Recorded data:
****************
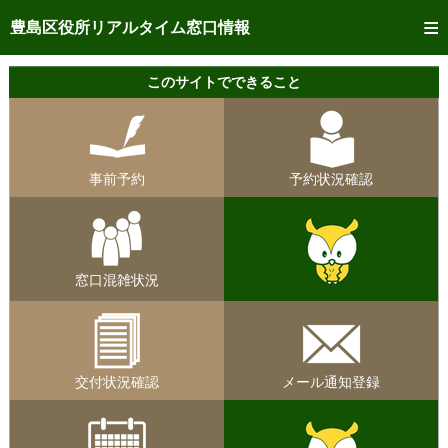
トップページへ
豊島区役所リアルタイム窓口情報
ご利用方法
このサイトでできること
事前予約
予約状況確認
事前予約
予約状況確認
リアルタイム
窓口混雑状況
リアルタイム
交付状況確認
窓口混雑状況
メール通知登録
混雑予想カレンダー
交付状況確認
メール通知登録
****************
» **Work item**
Apart from the pictures, write every entry out again exactly.

» **Solution to the exercise**
トップページへ
豊島区役所リアルタイム窓口情報
ご利用方法
このサイトでできること
事前予約
予約状況確認
事前予約
予約状況確認
リアルタイム
窓口混雑状況
リアルタイム
交付状況確認
窓口混雑状況
メール通知登録
混雑予想カレンダー
交付状況確認
メール通知登録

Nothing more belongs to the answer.